My question is very simple... How do you work up the courage to ask someone of the same sex out on a date? :help:I feel like at this age there are not a lot of openly gay guys... The again I'm not openly gay yet either:icon_redf
You do the same thing that you would do if you were asking out any other person in the world! You work up the courage and ask them out but however you should atleast think if the person is attracted to you in the first place!
It takes a lot of courage, especially if you're still in the closet. You're bearing your soul to someone while telling them one of your deepest secrets. This is why I finally understand why I should come out before I start dating. That way, even if you get rejected, you won't have to worry about covering your tracks.
Thanks... (*hug*) I know it was kind of a strange question but I think that the responses have already helped a lot. I guess I just needed to hear what to do from someone who has been there. And Prism, for some strange reason that thought never really occurred to me. Thanks again!

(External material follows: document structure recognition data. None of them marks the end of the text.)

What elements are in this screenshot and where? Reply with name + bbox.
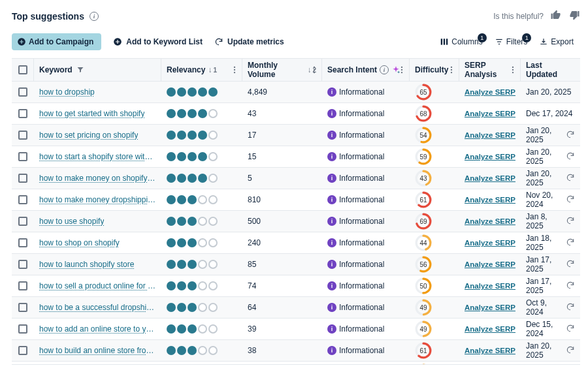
row-checkbox[interactable] [18, 217, 27, 226]
analyze-serp-link[interactable]: Analyze SERP [465, 131, 515, 139]
refresh-icon[interactable] [566, 302, 575, 313]
col-header-keyword[interactable]: Keyword [34, 59, 161, 81]
kebab-icon[interactable] [447, 65, 456, 74]
analyze-serp-link[interactable]: Analyze SERP [465, 110, 515, 117]
monthly-volume: 39 [242, 319, 322, 339]
difficulty-ring: 68 [415, 105, 432, 122]
filter-icon [76, 66, 84, 74]
table-row: how to sell a product online for free74i… [12, 275, 580, 297]
filter-icon [495, 37, 504, 46]
last-updated: Jan 20, 2025 [526, 341, 566, 360]
analyze-serp-link[interactable]: Analyze SERP [465, 325, 515, 333]
kebab-icon[interactable] [230, 65, 239, 74]
monthly-volume: 17 [242, 125, 322, 146]
relevancy-dots [167, 238, 218, 247]
monthly-volume: 85 [242, 254, 322, 275]
keyword-link[interactable]: how to get started with shopify [39, 109, 144, 118]
keyword-link[interactable]: how to shop on shopify [39, 238, 120, 247]
keyword-link[interactable]: how to launch shopify store [39, 260, 134, 269]
plus-circle-icon [113, 37, 122, 46]
row-checkbox[interactable] [18, 131, 27, 140]
svg-point-8 [234, 67, 235, 68]
info-icon[interactable]: i [380, 65, 389, 74]
refresh-icon[interactable] [566, 281, 575, 292]
analyze-serp-link[interactable]: Analyze SERP [465, 153, 515, 161]
kebab-icon[interactable] [397, 65, 406, 74]
col-header-relevancy[interactable]: Relevancy ↓1 [161, 59, 242, 81]
col-header-volume[interactable]: Monthly Volume ↓2 [242, 59, 322, 81]
row-checkbox[interactable] [18, 195, 27, 204]
columns-badge: 1 [478, 33, 487, 42]
plus-circle-icon [17, 37, 26, 46]
svg-point-18 [451, 69, 452, 70]
analyze-serp-link[interactable]: Analyze SERP [465, 260, 515, 268]
analyze-serp-link[interactable]: Analyze SERP [465, 282, 515, 290]
search-intent: iInformational [327, 87, 384, 97]
row-checkbox[interactable] [18, 303, 27, 312]
svg-point-17 [451, 67, 452, 68]
add-to-campaign-button[interactable]: Add to Campaign [12, 33, 101, 50]
row-checkbox[interactable] [18, 324, 27, 334]
row-checkbox[interactable] [18, 109, 27, 118]
columns-button[interactable]: Columns 1 [440, 37, 482, 46]
columns-icon [440, 37, 449, 46]
keyword-link[interactable]: how to make money on shopify 2018 [39, 174, 156, 183]
row-checkbox[interactable] [18, 238, 27, 247]
kebab-icon[interactable] [310, 65, 319, 74]
info-badge-icon: i [327, 303, 336, 312]
row-checkbox[interactable] [18, 174, 27, 183]
select-all-checkbox[interactable] [18, 65, 27, 74]
keyword-link[interactable]: how to use shopify [39, 217, 104, 226]
col-header-difficulty[interactable]: Difficulty [410, 59, 459, 81]
svg-rect-4 [446, 39, 448, 44]
info-badge-icon: i [327, 281, 336, 290]
refresh-icon[interactable] [566, 238, 575, 249]
refresh-icon[interactable] [566, 195, 575, 206]
relevancy-dots [167, 217, 218, 226]
analyze-serp-link[interactable]: Analyze SERP [465, 88, 515, 96]
keyword-link[interactable]: how to dropship [39, 87, 95, 97]
update-metrics-button[interactable]: Update metrics [214, 37, 284, 46]
keyword-link[interactable]: how to add an online store to your websi… [39, 324, 156, 334]
table-row: how to dropship4,849iInformational65Anal… [12, 82, 580, 103]
refresh-icon[interactable] [566, 324, 575, 335]
refresh-icon[interactable] [566, 216, 575, 227]
thumbs-up-icon[interactable] [550, 9, 562, 23]
row-checkbox[interactable] [18, 346, 27, 355]
row-checkbox[interactable] [18, 281, 27, 290]
col-header-intent[interactable]: Search Intent i [322, 59, 410, 81]
row-checkbox[interactable] [18, 152, 27, 161]
analyze-serp-link[interactable]: Analyze SERP [465, 196, 515, 204]
monthly-volume: 500 [242, 211, 322, 232]
analyze-serp-link[interactable]: Analyze SERP [465, 174, 515, 182]
difficulty-ring: 50 [415, 277, 432, 294]
analyze-serp-link[interactable]: Analyze SERP [465, 239, 515, 247]
keyword-link[interactable]: how to make money dropshipping [39, 195, 156, 204]
keyword-link[interactable]: how to be a successful dropshipper [39, 303, 156, 312]
last-updated: Jan 18, 2025 [526, 234, 566, 252]
refresh-icon[interactable] [566, 345, 575, 356]
keyword-link[interactable]: how to sell a product online for free [39, 281, 156, 290]
analyze-serp-link[interactable]: Analyze SERP [465, 304, 515, 311]
info-icon[interactable]: i [90, 12, 99, 21]
search-intent: iInformational [327, 217, 384, 226]
table-row: how to be a successful dropshipper64iInf… [12, 297, 580, 319]
add-to-keyword-list-button[interactable]: Add to Keyword List [113, 37, 203, 46]
keyword-link[interactable]: how to set pricing on shopify [39, 131, 138, 140]
row-checkbox[interactable] [18, 87, 27, 97]
refresh-icon[interactable] [566, 151, 575, 163]
export-icon [539, 37, 548, 46]
row-checkbox[interactable] [18, 260, 27, 269]
keyword-link[interactable]: how to start a shopify store with no mon… [39, 152, 156, 161]
thumbs-down-icon[interactable] [568, 9, 580, 23]
table-row: how to start a shopify store with no mon… [12, 146, 580, 168]
filters-button[interactable]: Filters 1 [495, 37, 528, 46]
refresh-icon[interactable] [566, 173, 575, 184]
export-button[interactable]: Export [539, 37, 574, 46]
keyword-link[interactable]: how to build an online store from scratc… [39, 346, 156, 355]
analyze-serp-link[interactable]: Analyze SERP [465, 217, 515, 225]
analyze-serp-link[interactable]: Analyze SERP [465, 347, 515, 354]
refresh-icon[interactable] [566, 130, 575, 141]
kebab-icon[interactable] [508, 65, 517, 74]
refresh-icon[interactable] [566, 259, 575, 270]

A lot of it really is just working up the courage - but there are also different levels of asking someone out. You can specifically request a "date" with them, or you could ask them to "get together for [fill in the blank - dinner, movie, random activity] sometime soon." Or, for the most innocuous (but easily misunderstood) route, if you don't know them but there's a sense that you like each other, you could just ask them if they want to hang out sometime, but then suggest that you do something "date-y." It all depends on how much of yourself you want to put out there.
First, before anything, whoever you want to ask out, make sure that they're gay first, because if they're straight, that may not be the best thing to do, one you'll definitely get rejected for obvious reasons, and that wouldn't feel great, and two, they might not take it in the best way either. If you know that they're gay, and you feel as if you'd have a good connection with them, then, all you have to do is gain up enough courage to do it. There's not really a step by step procedure. If you like them enough, you have to just be able to ask them out without being shy.